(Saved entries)
┄┄┄┄┄┄┄┄┄┄

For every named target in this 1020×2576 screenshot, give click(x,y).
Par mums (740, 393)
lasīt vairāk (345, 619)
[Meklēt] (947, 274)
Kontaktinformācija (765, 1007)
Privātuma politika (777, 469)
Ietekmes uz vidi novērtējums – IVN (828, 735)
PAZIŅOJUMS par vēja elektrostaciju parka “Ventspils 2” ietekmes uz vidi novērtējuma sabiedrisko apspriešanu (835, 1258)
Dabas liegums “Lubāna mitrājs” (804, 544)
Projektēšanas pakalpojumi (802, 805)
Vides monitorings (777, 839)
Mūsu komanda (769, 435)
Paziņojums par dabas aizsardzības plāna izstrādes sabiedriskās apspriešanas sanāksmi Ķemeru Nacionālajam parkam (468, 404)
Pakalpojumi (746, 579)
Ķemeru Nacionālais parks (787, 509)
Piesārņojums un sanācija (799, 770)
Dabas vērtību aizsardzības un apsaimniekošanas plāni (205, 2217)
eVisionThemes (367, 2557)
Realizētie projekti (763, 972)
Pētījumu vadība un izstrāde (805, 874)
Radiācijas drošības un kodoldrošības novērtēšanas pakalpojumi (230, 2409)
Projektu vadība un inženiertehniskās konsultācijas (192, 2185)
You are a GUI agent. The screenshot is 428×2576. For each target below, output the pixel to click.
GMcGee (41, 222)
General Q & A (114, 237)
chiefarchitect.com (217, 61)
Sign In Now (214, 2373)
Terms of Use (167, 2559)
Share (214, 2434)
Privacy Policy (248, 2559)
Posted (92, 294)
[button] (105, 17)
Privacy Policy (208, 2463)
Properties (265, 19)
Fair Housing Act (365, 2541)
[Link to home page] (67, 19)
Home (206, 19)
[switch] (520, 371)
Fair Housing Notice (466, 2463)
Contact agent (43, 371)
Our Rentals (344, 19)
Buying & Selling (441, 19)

┄┄┄┄┄┄┄┄┄┄

# WHAT IS EXPECTED:
From the data above, output exactly the lines between the one containing "You are a GUI" and the one containing "Privacy Policy (248, 2559)", counting both of them.

# OUTPUT BELOW:
You are a GUI agent. The screenshot is 428×2576. For each target below, output the pixel to click.
GMcGee (41, 222)
General Q & A (114, 237)
chiefarchitect.com (217, 61)
Sign In Now (214, 2373)
Terms of Use (167, 2559)
Share (214, 2434)
Privacy Policy (248, 2559)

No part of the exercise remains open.